Content starts
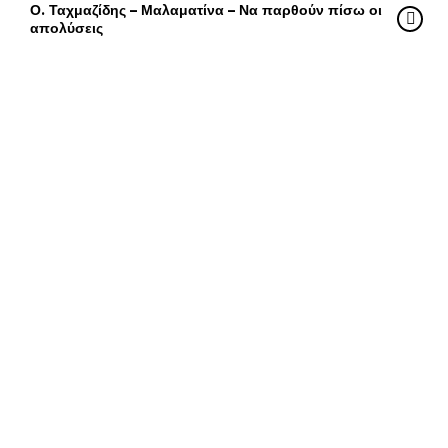
Ο. Ταχμαζίδης – Μαλαματίνα – Να παρθούν πίσω οι
απολύσεις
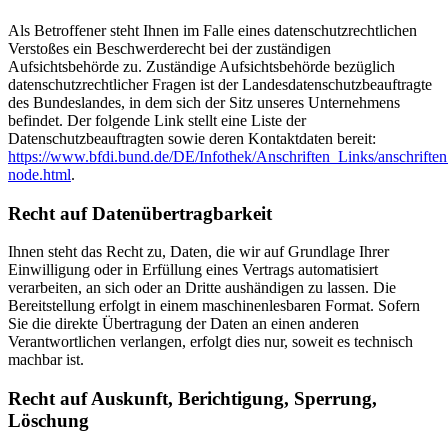
Als Betroffener steht Ihnen im Falle eines datenschutzrechtlichen
Verstoßes ein Beschwerderecht bei der zuständigen
Aufsichtsbehörde zu. Zuständige Aufsichtsbehörde bezüglich
datenschutzrechtlicher Fragen ist der Landesdatenschutzbeauftragte
des Bundeslandes, in dem sich der Sitz unseres Unternehmens
befindet. Der folgende Link stellt eine Liste der
Datenschutzbeauftragten sowie deren Kontaktdaten bereit:
https://www.bfdi.bund.de/DE/Infothek/Anschriften_Links/anschriften
node.html
.
Recht auf Datenübertragbarkeit
Ihnen steht das Recht zu, Daten, die wir auf Grundlage Ihrer
Einwilligung oder in Erfüllung eines Vertrags automatisiert
verarbeiten, an sich oder an Dritte aushändigen zu lassen. Die
Bereitstellung erfolgt in einem maschinenlesbaren Format. Sofern
Sie die direkte Übertragung der Daten an einen anderen
Verantwortlichen verlangen, erfolgt dies nur, soweit es technisch
machbar ist.
Recht auf Auskunft, Berichtigung, Sperrung,
Löschung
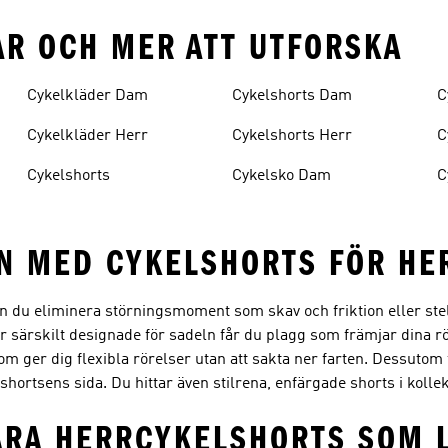
AR OCH MER ATT UTFORSKA
Cykelkläder Dam
Cykelshorts Dam
C
Cykelkläder Herr
Cykelshorts Herr
C
Cykelshorts
Cykelsko Dam
C
EN MED CYKELSHORTS FÖR HE
n du eliminera störningsmoment som skav och friktion eller stela
 särskilt designade för sadeln får du plagg som främjar dina rör
om ger dig flexibla rörelser utan att sakta ner farten. Dessutom
hortsens sida. Du hittar även stilrena, enfärgade shorts i kolle
VÅRA HERRCYKELSHORTS SOM 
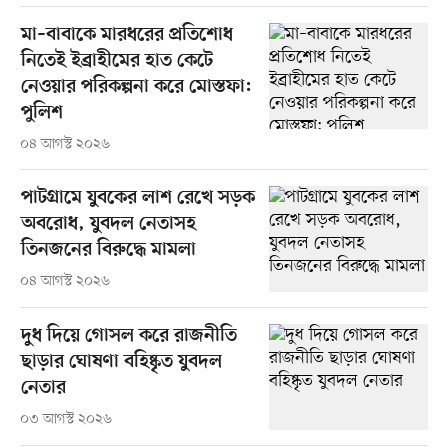
মা–বাবাকে মারধরের প্রতিশোধ
নিতেই ইব্রাহীমের হাত কেটে
নেওয়ার পরিকল্পনা করে মোস্তফা:
পুলিশ
০৪ আগস্ট ২০২৬
পাটগ্রামে যুবকের লাশ রেখে সড়ক
অবরোধ, যুবদল নেতাসহ
তিনজনের বিরুদ্ধে মামলা
০৪ আগস্ট ২০২৬
দুধ দিয়ে গোসল করে রাজনীতি
ছাড়ার ঘোষণা বহিষ্কৃত যুবদল
নেতার
০৩ আগস্ট ২০২৬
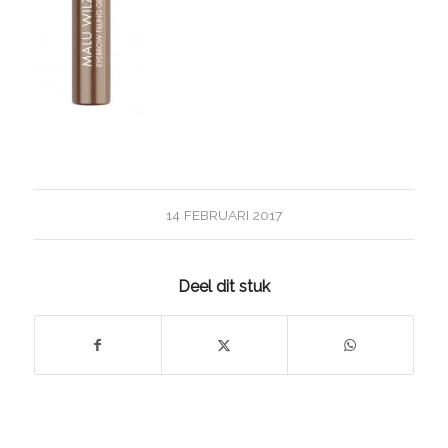
14 FEBRUARI 2017
Deel dit stuk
Content ends
* _Problem to work on_
Beginning at the line with "দুধ দিয়ে গোসল করে রাজনীতি" and ending at the last line of the listing above, retype each line exactly, including those two lines. Leave the pictures out.

* _Answer space_
দুধ দিয়ে গোসল করে রাজনীতি
ছাড়ার ঘোষণা বহিষ্কৃত যুবদল
নেতার
০৩ আগস্ট ২০২৬
14 FEBRUARI 2017
Deel dit stuk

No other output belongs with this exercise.